Road racing – and the TT in particular – has never been bigger and that’s surely a good thing:
But there may yet be a price to pay for this growing popularity and that price could be a growing distance between the riders and the fans that would change the face of the once grass-roots sport forever. What do you think?
Stuart Barker is a freelance motorcycle journalist and author. A former MCN reporter and features writer, he is now editor of the Official Isle of Man TT and Classic TT programmes and has contributed to most major UK motorcycling titles including MCN, Bike, Ride, Superbike, Two Wheels Only, Fast Bikes, Classic Bike and Classic Racer. His books include biographies of Barry Sheene, Steve Hislop, Niall Mackenzie, David Jefferies and Evel Knievel as well as a centennial history of the TT races.
One comment on “Is Road Racing Becoming too Popular for its own Good?”
It’s a problem for lots of sports, Stuart, and as usual it all comes down to money. The bigger the investment by a sponsor, the greater the need to ‘manage’ that investment through well-meaning but ultimately soulless PRs.

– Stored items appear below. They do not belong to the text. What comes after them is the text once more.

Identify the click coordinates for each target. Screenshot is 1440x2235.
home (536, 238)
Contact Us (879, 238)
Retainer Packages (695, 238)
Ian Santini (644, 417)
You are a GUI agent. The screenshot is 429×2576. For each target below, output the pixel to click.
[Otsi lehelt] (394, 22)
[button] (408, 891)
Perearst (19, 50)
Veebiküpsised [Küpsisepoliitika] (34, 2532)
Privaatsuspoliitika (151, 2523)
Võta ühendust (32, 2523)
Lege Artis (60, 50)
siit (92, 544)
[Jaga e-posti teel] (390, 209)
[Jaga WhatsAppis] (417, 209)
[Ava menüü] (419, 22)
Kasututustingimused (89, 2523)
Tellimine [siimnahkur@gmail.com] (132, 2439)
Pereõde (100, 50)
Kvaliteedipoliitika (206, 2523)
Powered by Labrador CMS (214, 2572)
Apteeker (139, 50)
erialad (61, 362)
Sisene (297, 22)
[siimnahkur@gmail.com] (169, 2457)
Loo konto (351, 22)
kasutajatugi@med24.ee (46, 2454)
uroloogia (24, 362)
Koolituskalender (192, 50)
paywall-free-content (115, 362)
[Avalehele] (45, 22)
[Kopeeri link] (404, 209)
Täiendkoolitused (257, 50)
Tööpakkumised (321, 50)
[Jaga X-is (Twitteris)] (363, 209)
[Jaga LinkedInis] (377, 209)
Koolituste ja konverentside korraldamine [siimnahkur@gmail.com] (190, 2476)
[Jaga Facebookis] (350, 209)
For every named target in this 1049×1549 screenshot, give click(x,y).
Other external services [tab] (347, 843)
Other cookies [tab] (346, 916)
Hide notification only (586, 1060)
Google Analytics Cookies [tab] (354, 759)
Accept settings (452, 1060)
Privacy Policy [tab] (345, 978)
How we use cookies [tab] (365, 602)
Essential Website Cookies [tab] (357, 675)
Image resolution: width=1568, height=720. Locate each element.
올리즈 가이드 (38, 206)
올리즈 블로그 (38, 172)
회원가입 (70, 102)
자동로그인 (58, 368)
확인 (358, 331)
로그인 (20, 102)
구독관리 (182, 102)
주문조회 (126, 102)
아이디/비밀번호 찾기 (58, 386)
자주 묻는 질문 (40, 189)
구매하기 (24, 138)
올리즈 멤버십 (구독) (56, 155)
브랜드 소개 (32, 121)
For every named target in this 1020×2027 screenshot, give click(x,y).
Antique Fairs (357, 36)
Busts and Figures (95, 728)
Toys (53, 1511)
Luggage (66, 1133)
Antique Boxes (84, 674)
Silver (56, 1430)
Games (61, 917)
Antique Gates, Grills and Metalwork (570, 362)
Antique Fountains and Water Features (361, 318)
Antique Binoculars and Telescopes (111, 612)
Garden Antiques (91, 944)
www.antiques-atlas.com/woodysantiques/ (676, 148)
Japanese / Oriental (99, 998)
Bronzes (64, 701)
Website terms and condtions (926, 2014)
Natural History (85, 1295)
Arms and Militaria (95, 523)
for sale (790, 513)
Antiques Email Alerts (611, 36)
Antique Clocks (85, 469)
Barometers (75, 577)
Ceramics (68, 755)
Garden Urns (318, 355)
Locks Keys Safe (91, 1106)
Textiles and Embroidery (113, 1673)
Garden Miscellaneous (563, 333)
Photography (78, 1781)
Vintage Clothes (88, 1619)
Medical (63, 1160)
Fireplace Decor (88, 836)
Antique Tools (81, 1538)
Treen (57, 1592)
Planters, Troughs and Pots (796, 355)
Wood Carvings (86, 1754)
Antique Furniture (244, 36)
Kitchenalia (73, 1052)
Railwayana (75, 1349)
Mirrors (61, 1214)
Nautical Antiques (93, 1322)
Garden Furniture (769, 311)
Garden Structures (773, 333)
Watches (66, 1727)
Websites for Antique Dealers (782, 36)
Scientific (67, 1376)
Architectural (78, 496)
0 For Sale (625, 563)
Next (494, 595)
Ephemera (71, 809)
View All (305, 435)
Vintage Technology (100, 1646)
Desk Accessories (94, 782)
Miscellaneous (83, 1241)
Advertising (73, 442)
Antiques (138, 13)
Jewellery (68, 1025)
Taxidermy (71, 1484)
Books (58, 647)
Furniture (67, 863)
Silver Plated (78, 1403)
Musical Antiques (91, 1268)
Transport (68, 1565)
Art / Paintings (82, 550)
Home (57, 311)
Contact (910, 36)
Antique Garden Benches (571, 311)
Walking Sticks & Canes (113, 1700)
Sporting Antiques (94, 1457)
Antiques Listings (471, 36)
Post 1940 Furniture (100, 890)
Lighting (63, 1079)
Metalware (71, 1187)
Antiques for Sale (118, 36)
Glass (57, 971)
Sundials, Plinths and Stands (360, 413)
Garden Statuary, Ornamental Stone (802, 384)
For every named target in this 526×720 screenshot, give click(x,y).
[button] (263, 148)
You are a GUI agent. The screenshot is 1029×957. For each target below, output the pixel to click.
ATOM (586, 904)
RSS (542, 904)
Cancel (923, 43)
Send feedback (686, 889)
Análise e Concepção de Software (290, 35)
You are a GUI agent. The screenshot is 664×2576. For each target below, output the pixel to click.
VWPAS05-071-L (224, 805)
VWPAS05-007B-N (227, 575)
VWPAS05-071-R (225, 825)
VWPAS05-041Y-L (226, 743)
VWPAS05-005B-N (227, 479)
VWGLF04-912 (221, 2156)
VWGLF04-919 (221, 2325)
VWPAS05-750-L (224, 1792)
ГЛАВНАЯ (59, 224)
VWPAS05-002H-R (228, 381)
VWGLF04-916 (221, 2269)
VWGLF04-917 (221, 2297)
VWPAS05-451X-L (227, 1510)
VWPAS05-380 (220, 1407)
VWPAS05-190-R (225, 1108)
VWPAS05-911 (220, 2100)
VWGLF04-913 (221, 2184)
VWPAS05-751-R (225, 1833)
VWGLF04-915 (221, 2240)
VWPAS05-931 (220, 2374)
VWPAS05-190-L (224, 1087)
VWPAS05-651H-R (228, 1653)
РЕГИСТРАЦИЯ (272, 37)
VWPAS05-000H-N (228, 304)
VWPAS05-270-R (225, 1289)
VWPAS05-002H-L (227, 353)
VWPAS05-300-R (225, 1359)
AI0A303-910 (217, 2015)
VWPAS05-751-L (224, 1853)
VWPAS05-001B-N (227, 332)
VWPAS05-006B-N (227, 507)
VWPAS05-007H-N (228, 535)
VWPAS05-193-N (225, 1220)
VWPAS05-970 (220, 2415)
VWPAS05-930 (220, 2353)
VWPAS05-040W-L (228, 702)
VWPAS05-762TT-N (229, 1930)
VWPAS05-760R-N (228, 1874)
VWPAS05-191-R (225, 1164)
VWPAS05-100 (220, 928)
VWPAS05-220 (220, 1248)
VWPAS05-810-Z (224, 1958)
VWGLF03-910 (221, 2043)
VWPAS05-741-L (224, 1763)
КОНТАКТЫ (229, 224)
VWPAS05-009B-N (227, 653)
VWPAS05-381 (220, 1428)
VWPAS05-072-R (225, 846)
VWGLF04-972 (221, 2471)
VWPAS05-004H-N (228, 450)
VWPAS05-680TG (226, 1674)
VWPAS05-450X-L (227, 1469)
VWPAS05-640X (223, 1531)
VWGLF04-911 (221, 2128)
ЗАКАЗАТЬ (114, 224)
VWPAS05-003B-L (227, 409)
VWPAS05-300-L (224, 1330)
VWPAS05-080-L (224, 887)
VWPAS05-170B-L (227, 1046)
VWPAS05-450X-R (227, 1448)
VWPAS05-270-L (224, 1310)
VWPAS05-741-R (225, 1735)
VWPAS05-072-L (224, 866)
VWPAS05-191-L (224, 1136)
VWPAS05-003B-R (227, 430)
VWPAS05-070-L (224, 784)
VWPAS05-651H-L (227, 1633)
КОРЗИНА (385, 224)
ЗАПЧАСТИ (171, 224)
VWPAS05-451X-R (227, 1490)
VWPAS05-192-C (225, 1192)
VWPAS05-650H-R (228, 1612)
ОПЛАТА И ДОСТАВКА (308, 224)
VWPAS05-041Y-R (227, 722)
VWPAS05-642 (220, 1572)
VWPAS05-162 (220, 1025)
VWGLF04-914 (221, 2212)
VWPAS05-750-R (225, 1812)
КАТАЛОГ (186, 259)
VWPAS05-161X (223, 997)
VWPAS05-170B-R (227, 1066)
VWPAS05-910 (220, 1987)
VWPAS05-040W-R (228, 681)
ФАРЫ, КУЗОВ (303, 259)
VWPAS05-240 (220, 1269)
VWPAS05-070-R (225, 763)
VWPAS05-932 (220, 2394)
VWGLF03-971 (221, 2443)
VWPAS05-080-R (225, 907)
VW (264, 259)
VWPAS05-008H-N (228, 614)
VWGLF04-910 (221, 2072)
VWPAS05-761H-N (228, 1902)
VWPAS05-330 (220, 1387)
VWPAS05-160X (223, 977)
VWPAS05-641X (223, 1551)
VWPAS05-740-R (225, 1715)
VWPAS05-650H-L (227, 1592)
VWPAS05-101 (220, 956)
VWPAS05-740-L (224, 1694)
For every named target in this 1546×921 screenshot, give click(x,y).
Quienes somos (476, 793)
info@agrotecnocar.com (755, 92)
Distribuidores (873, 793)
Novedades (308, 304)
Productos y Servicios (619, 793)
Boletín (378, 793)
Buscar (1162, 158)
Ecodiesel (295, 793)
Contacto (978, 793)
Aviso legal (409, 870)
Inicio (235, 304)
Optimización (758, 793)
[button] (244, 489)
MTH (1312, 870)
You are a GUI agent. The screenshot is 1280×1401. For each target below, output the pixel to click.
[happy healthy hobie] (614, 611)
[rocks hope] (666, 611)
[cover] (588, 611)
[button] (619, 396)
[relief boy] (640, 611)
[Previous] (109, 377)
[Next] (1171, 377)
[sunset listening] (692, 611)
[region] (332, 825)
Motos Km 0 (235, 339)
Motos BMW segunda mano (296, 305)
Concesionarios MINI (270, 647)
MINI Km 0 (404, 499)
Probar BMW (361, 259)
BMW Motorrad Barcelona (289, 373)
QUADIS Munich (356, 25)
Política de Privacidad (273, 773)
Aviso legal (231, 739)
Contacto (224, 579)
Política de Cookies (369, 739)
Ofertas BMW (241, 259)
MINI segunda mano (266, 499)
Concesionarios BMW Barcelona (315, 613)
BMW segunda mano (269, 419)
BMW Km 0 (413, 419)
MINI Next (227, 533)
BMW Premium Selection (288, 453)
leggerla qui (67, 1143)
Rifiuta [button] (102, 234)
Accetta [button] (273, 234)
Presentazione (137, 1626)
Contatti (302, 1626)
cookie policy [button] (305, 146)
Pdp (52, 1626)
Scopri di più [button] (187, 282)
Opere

I was one of those callow youths bothering Sheene at Scarborough in the 70s and he’d take the mickey as soon as he heard our northern accents. I doubt anybody could have ‘fenced off’ Sheene if they’d tried and he would have been only too aware of the reaction from the rest of the paddock if it had happened.
Guy Martin is being protected in the interest of the producers and advertisers surrounding his TV shows as well as his racing financiers. They want to let him concentrate on the job in hand but they’re probably worried he might say a rude word or be un-PC about something. By allowing himself to be segregated in this way, Martin is complicit. He also runs the risk of Yorkshire folk thinking him a bit of a pansy.